INSTRUCTIONS FOR THE TASK:
Within the records below, find each line with the word "Fratello" and copy it out.

RECORDS FOR THE TASK:
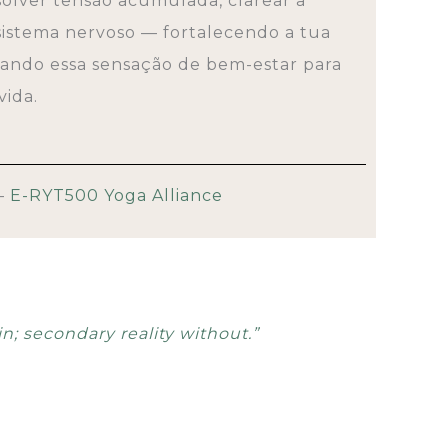
ssolver tensão acumulada, clarear a
sistema nervoso — fortalecendo a tua
evando essa sensação de bem-estar para
vida.
 –
E-RYT500 Yoga Alliance
hin; secondary reality without.”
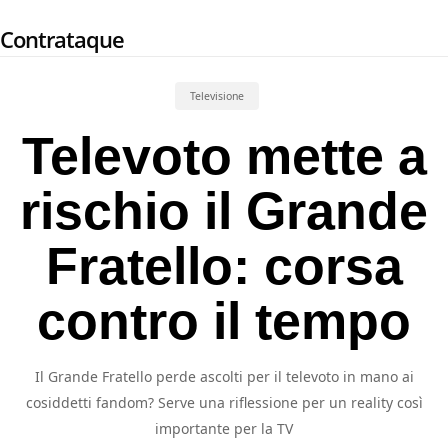
Skip
Contrataque
to
main
content
Televisione
Televoto mette a
rischio il Grande
Fratello: corsa
contro il tempo
Il Grande Fratello perde ascolti per il televoto in mano ai
cosiddetti fandom? Serve una riflessione per un reality così
importante per la TV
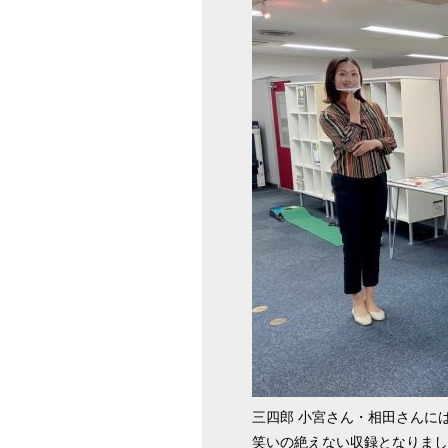
三四郎 小宮さん・相田さんに
笑いの絶えない収録となりまし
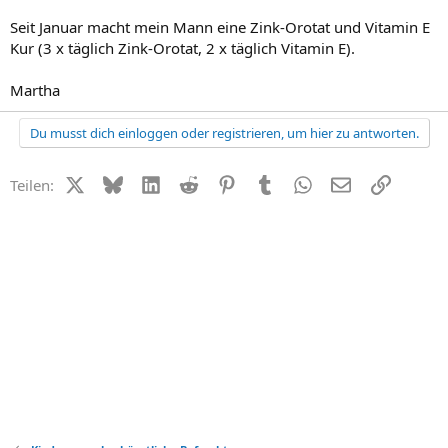
Seit Januar macht mein Mann eine Zink-Orotat und Vitamin E
Kur (3 x täglich Zink-Orotat, 2 x täglich Vitamin E).
Martha
Du musst dich einloggen oder registrieren, um hier zu antworten.
X (Twitter)
Bluesky
LinkedIn
Reddit
Pinterest
Tumblr
WhatsApp
E-Mail
Link
Teilen:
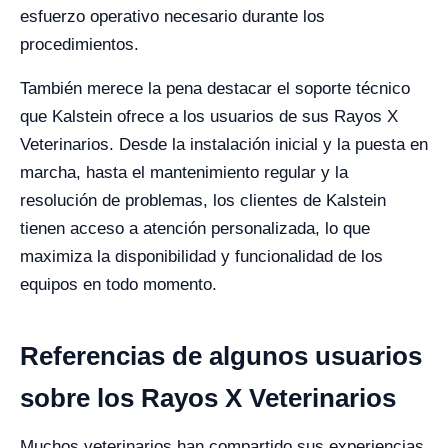
esfuerzo operativo necesario durante los
procedimientos.
También merece la pena destacar el soporte técnico
que Kalstein ofrece a los usuarios de sus Rayos X
Veterinarios. Desde la instalación inicial y la puesta en
marcha, hasta el mantenimiento regular y la
resolución de problemas, los clientes de Kalstein
tienen acceso a atención personalizada, lo que
maximiza la disponibilidad y funcionalidad de los
equipos en todo momento.
Referencias de algunos usuarios
sobre los Rayos X Veterinarios
Muchos veterinarios han compartido sus experiencias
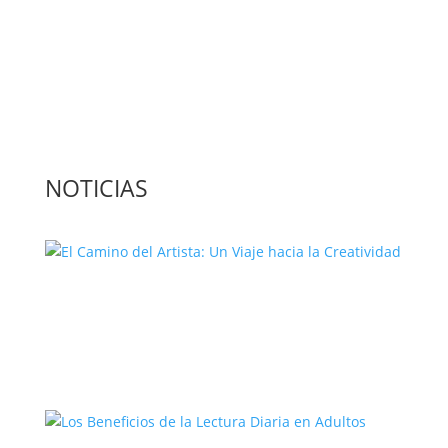
Contacta con nosotros: info@casadeletras.es
NOTICIAS
El Camino del Artista: Un Viaje hacia la
Creatividad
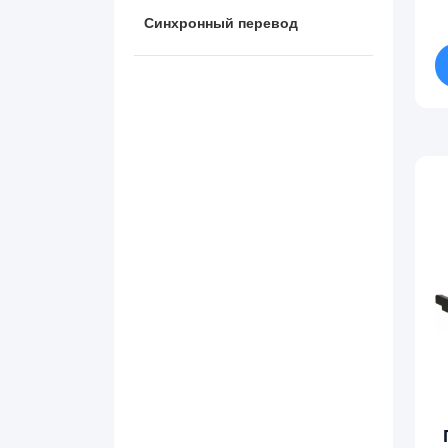
Синхронный перевод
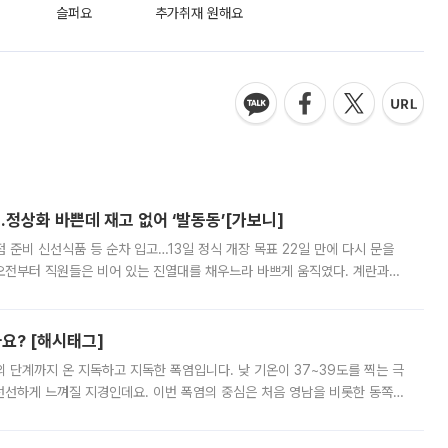
슬퍼요
추가취재 원해요
…정상화 바쁜데 재고 없어 ‘발동동’[가보니]
준비 신선식품 등 순차 입고…13일 정식 개장 목표 22일 만에 다시 문을
오전부터 직원들은 비어 있는 진열대를 채우느라 바쁘게 움직였다. 계란과
리를 잡기 시작했지만, 매장 곳곳엔 여전히 텅 빈 매대가 먼저 눈에 들어왔
까요? [해시태그]
’의 단계까지 온 지독하고 지독한 폭염입니다. 낮 기온이 37~39도를 찍는 극
 선선하게 느껴질 지경인데요. 이번 폭염의 중심은 처음 영남을 비롯한 동쪽
 북서풍이 산맥을 넘어 영남 쪽으로 내려오면서 뜨겁고 건조해졌는데요.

ANSWER TO THIS TASK:
Fratello: corsa
Il Grande Fratello perde ascolti per il televoto in mano ai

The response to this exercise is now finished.